Maintenant, sur le fond de cette affaire… La responsabilité du Pentagone ? Si non è vero, è ben trovato, et désormais le soupçon existe, et c’est une bonne chose. Que le Pentagone ou une CIA quelconque n’ait pas trempé dans cette affaire est bien possible, et nous aurions même jusqu’à dire “probable”. Peu importe la vérité à ce propos, puisque la vérité et son respect, comme l’honneur, la patriotisme, etc., ne sont pas des valeurs à prendre en compte à son propos (du système-monstre). Si un nombre important de jugements sautent à la conclusion de l’implication du monstre dans cette affaire, tant mieux, – et plus il y en aura, mieux ce sera. A cet égard, la “vérité” se construit comme on retrouve un joyau enterré sous des tombereaux de boue, et même si elle ne correspond pas aux faits manipulables à merci, du moment qu’elle conduit à mettre en cause le système-monstre, – de ce moment, elle est objectivement une vérité. Puisque nous sommes dans l’époque de la complète relativité de l’information, il faut tout faire pour que l’information aille dans ce sens, car la seule vérité qui importe et qui existe sans aucun doute c’est la mise en évidence implacable et sans aucune nuance de l’aspect maléfique du système-monstre.

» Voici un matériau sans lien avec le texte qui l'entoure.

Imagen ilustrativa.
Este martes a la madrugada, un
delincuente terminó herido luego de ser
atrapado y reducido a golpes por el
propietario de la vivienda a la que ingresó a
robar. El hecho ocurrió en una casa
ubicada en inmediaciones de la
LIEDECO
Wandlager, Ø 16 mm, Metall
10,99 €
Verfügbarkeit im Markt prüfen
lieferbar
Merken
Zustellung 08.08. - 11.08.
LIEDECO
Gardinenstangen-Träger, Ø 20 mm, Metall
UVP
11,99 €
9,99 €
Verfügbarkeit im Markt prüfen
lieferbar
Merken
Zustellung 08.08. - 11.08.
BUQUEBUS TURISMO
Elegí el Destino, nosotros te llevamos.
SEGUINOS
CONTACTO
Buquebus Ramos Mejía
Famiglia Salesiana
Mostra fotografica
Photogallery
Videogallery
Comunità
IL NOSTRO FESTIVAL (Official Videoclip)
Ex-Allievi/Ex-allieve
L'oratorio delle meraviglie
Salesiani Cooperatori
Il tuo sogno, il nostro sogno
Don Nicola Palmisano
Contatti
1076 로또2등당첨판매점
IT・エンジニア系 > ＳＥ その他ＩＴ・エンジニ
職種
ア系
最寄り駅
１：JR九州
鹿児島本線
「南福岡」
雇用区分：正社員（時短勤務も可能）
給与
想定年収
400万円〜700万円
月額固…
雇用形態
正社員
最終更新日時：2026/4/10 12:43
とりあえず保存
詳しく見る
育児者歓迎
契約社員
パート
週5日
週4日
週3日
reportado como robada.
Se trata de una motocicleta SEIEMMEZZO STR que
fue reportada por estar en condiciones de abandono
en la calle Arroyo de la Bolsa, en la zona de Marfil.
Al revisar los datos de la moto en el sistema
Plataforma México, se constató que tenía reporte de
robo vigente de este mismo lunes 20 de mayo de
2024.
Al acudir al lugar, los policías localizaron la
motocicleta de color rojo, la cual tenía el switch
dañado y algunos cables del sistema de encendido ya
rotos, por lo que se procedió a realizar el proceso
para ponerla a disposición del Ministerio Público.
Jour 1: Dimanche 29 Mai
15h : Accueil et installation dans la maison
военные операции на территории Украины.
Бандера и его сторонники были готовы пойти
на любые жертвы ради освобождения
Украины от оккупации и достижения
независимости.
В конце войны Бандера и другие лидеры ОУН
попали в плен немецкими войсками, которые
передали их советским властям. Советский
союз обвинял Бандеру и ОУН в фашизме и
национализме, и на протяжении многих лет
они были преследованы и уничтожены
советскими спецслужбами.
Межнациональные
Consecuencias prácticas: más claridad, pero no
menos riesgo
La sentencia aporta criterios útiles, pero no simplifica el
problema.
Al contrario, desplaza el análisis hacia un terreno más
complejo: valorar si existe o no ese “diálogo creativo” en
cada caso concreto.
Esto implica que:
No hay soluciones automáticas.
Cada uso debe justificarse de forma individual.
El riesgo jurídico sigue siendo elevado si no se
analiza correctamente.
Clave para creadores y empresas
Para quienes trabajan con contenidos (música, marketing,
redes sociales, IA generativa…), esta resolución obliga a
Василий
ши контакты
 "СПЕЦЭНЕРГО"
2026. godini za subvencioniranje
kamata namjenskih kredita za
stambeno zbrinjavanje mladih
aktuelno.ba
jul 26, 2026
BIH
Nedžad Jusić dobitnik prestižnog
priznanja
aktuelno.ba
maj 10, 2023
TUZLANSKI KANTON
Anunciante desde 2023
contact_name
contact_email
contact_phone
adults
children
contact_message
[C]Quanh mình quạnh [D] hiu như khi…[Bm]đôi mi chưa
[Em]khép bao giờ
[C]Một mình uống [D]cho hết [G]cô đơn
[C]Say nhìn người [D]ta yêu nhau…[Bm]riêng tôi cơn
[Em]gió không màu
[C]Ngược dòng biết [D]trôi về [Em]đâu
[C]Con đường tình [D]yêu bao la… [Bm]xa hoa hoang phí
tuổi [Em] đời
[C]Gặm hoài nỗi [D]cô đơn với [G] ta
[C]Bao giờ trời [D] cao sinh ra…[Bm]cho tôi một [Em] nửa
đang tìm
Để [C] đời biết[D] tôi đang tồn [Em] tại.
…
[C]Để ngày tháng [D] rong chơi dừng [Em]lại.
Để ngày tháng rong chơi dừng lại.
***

Wikileaks-Assange ont d’abord réagi en dénonçant ce “sale coup” hypothétique et en disant que le but était de salir Assange pour le discréditer, et que cela était fait dès lors que l’inculpation avait été annoncée, même si elle fut ensuite retirée. L’argument est que la première information, – l’inculpation, – ayant bénéficié d’une grande publicité, c’est cela qui resterait dans l’esprit des gens. Nous ne sommes pas d’accord. L’affaire fait désormais autant de bruit, sinon plus, dans sa dissolution, avec retrait de la plainte, et l’attention est définitivement orientée vers l’interprétation hypothétique d’un montage contre Assange. Plus que jamais, la perception est que le système-monstre essaie d’avoir la peau de Wikileaks-Assange, éventuellement par tous les moyens, ce qui renforce le crédit deWikileaks-Assange et de leurs “fuites”, autant que de la justification “morale” de ces actions, et tout cela rend leur élimination beaucoup plus difficile. De plus en plus de monde comprennent désormais (sont désormais persuadés) que le système-monstre a encaissé durement avec les fuites de Wikileaks, donc que ces fuites représentent l’expression d’une vérité, – non, plus encore, de la vérité pure et simple, qui est la perversion du système-monstre. C’est là l’essentiel dans la bataille de la communication.